(Transcribed page contents)

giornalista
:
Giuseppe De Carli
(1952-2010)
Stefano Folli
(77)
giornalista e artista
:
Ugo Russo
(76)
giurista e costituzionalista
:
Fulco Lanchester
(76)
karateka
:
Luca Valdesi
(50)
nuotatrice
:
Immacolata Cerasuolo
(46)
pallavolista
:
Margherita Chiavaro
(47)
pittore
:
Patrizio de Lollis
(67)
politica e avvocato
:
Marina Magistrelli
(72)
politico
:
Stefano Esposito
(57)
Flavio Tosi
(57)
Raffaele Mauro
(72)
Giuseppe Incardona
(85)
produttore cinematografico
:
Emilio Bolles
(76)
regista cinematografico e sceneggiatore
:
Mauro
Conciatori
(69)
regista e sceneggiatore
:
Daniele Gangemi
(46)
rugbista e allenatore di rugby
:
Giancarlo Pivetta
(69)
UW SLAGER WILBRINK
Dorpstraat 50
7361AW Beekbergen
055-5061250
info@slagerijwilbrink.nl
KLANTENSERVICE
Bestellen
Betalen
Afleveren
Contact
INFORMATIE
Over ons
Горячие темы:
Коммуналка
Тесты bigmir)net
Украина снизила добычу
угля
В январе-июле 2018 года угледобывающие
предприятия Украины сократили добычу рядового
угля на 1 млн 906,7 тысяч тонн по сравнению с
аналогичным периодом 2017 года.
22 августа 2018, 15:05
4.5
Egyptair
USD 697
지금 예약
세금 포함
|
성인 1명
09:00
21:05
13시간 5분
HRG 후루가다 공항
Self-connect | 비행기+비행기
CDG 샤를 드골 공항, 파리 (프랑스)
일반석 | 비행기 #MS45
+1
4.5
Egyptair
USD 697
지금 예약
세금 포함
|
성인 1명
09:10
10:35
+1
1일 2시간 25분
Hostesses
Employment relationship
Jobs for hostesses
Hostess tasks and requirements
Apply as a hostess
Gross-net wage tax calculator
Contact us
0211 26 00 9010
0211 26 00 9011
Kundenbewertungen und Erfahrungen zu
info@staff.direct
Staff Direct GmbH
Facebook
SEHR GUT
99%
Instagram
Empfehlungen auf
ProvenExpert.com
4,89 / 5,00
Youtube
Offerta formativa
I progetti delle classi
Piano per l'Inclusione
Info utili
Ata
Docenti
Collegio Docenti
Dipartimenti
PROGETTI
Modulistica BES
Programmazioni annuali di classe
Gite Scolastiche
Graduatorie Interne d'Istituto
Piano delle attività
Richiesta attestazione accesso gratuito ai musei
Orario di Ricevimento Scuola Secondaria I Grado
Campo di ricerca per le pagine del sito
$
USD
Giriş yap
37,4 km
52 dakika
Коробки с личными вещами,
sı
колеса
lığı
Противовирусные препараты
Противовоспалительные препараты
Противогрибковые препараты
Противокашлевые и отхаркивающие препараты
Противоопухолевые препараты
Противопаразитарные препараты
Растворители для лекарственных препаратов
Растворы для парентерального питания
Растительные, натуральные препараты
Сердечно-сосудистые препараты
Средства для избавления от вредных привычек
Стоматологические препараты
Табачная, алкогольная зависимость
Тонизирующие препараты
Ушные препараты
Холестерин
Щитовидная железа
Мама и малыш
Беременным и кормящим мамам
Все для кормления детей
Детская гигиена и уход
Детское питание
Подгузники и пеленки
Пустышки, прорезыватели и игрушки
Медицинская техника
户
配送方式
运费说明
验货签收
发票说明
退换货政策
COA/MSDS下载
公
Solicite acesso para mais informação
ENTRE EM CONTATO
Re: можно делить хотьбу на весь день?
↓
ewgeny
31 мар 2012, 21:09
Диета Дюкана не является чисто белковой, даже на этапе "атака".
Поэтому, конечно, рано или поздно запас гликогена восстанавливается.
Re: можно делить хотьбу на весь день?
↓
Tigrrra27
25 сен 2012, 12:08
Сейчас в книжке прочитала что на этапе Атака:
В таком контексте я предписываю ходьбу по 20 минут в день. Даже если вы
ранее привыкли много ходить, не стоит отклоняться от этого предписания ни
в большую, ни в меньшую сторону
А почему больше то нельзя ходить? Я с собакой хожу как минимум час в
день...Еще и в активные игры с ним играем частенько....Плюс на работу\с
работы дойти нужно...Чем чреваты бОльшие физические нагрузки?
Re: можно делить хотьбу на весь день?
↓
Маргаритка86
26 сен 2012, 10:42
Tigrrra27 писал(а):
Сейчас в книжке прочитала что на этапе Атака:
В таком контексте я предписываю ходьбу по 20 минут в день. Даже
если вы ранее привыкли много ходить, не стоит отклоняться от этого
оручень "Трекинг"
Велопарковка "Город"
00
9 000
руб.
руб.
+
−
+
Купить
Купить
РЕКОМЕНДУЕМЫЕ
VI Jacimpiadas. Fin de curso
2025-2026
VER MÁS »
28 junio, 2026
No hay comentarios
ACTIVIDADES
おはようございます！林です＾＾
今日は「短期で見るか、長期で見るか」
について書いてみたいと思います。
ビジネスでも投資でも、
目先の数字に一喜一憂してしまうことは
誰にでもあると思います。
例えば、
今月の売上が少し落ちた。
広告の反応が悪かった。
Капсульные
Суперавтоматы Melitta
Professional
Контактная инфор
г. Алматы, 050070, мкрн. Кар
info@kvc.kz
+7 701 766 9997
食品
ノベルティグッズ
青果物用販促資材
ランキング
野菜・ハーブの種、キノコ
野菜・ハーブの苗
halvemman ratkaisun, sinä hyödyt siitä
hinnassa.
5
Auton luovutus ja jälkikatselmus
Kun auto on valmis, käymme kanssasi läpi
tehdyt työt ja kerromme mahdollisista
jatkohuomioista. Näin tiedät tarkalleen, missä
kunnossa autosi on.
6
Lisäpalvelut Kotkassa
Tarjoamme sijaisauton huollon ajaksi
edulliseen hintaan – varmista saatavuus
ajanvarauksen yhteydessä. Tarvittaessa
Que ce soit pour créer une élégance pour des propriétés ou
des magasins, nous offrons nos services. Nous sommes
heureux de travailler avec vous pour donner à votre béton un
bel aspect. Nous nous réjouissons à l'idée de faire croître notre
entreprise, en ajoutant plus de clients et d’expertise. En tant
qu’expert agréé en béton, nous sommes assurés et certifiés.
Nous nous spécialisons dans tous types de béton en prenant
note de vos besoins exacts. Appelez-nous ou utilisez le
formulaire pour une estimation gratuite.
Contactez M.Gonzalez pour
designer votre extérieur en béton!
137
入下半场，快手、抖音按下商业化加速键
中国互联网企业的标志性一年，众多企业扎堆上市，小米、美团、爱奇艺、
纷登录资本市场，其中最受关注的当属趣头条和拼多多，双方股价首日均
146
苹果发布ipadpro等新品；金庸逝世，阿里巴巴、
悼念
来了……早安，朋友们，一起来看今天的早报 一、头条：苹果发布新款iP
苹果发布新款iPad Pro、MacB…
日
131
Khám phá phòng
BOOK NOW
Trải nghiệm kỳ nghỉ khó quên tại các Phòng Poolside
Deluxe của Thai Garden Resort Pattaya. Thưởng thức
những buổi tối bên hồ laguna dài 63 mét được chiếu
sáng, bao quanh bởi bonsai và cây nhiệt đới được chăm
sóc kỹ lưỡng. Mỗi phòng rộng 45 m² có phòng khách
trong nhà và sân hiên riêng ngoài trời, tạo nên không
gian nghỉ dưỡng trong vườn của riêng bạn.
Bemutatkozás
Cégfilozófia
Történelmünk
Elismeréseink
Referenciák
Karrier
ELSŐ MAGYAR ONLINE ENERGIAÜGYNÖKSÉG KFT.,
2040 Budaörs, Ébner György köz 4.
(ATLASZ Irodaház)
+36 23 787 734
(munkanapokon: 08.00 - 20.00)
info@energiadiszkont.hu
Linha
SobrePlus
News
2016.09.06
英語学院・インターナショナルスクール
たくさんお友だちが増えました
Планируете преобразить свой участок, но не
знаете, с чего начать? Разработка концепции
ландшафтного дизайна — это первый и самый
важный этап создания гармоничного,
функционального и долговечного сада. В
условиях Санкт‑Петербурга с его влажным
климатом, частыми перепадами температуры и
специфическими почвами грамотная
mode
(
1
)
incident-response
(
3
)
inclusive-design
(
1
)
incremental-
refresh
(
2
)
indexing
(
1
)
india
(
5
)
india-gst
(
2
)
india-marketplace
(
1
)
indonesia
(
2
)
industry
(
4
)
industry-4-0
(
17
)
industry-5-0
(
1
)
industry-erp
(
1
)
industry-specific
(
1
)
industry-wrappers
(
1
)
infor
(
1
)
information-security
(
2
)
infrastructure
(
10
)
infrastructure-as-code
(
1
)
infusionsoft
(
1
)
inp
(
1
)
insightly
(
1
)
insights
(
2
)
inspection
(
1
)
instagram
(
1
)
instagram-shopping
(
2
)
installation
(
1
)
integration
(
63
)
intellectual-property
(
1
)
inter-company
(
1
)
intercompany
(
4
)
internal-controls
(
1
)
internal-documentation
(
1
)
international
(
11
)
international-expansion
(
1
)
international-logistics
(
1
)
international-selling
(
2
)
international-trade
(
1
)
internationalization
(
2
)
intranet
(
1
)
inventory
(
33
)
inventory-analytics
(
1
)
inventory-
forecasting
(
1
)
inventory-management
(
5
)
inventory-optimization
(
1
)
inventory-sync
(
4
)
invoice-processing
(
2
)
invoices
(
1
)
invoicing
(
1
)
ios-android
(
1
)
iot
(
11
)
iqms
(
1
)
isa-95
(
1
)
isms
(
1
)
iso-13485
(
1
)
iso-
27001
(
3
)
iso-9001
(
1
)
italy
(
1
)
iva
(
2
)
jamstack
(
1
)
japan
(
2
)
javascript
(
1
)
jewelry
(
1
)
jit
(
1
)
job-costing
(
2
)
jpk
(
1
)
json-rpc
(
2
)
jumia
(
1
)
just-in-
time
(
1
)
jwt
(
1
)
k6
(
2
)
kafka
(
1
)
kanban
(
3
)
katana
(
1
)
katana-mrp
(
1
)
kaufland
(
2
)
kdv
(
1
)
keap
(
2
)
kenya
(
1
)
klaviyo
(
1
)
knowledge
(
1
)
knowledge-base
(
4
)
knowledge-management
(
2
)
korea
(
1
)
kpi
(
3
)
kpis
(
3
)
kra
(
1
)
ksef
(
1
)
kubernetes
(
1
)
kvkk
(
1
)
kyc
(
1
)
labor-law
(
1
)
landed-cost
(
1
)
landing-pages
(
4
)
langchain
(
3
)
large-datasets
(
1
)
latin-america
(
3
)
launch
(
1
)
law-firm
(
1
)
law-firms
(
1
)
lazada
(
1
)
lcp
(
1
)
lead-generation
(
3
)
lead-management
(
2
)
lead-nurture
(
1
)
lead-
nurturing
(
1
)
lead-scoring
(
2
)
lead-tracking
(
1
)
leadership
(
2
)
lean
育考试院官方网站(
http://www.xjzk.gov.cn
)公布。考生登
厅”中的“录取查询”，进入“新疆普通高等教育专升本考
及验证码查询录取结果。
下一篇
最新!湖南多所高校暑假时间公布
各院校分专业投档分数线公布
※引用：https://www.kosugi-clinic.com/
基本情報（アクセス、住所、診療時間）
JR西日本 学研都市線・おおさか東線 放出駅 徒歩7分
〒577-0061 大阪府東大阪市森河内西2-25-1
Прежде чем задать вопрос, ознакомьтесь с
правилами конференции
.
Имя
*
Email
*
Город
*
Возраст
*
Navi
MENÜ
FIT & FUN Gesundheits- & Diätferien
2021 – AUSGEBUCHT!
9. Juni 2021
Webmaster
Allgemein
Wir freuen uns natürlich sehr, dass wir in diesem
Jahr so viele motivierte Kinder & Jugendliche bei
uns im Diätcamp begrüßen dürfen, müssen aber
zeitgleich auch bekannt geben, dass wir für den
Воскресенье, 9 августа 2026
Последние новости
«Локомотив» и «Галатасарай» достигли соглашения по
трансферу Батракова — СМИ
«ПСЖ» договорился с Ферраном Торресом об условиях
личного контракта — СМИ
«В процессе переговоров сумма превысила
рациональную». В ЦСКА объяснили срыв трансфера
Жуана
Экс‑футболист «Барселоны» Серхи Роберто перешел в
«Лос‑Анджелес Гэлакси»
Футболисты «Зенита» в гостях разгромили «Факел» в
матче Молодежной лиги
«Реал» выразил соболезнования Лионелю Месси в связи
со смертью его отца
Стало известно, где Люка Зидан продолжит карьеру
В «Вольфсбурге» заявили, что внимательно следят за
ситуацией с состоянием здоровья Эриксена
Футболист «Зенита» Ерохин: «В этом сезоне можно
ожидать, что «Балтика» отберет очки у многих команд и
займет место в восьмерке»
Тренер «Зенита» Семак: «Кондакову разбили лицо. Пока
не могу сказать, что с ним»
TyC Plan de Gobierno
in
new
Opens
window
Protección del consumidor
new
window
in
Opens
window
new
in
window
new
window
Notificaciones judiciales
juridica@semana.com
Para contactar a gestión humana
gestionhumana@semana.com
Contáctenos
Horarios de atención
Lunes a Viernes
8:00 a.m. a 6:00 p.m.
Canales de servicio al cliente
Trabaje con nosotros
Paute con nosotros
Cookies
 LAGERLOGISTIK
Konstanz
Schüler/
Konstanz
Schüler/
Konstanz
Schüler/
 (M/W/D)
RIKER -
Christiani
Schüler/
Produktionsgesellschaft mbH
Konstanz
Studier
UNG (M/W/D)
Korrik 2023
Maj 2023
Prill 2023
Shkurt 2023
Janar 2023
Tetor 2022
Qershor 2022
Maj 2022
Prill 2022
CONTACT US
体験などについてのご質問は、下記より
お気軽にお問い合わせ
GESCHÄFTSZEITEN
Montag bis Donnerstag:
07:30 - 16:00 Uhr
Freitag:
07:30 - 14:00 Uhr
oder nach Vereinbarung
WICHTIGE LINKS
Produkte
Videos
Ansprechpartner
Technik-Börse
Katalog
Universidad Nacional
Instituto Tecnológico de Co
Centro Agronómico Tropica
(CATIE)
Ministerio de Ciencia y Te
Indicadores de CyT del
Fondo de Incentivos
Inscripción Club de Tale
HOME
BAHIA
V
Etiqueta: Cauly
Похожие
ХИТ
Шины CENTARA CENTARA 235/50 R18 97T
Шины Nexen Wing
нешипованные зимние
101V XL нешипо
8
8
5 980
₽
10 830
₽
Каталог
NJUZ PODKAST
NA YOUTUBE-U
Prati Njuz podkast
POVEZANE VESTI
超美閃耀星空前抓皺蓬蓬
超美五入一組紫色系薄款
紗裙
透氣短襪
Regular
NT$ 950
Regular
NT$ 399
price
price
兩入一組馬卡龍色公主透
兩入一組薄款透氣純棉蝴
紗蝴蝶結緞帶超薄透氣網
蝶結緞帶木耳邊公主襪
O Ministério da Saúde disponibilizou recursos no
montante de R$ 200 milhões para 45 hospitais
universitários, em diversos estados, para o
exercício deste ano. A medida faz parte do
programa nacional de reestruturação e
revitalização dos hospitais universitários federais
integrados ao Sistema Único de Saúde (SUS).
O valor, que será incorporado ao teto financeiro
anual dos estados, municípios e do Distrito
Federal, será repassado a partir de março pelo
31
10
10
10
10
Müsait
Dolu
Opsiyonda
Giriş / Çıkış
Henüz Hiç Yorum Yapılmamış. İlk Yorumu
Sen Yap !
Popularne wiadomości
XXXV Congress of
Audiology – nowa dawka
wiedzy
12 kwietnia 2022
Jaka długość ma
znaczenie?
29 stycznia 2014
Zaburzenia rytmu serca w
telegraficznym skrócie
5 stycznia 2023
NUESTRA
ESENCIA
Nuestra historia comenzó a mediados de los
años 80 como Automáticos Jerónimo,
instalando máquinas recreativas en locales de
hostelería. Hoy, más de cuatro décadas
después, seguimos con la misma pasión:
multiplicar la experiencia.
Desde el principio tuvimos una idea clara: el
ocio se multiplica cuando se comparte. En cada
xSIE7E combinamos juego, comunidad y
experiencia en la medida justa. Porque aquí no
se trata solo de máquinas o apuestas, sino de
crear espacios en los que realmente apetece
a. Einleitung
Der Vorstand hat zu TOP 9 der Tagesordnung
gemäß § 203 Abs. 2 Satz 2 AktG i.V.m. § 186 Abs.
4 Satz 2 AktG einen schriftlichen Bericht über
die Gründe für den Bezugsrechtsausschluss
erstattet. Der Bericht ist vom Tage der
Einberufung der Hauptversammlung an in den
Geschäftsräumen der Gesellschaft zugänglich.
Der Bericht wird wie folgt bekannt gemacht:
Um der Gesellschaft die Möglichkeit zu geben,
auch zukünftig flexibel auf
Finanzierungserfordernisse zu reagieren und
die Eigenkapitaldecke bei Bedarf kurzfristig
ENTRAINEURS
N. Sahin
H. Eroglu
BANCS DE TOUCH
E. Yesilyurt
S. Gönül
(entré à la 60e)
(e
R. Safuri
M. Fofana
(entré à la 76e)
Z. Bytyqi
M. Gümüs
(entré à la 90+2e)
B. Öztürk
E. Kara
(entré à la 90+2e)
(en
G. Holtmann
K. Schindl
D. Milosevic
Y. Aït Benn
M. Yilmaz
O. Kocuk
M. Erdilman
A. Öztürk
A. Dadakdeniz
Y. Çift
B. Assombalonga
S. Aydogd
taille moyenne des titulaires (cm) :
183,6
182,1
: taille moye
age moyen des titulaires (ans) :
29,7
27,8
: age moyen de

* **PROBLEM TO WORK ON**:
Using the records above, gather all lines where the string "много" is present.

* **SOLUTION TO THIS TASK**:
ранее привыкли много ходить, не стоит отклоняться от этого предписания ни
если вы ранее привыкли много ходить, не стоит отклоняться от этого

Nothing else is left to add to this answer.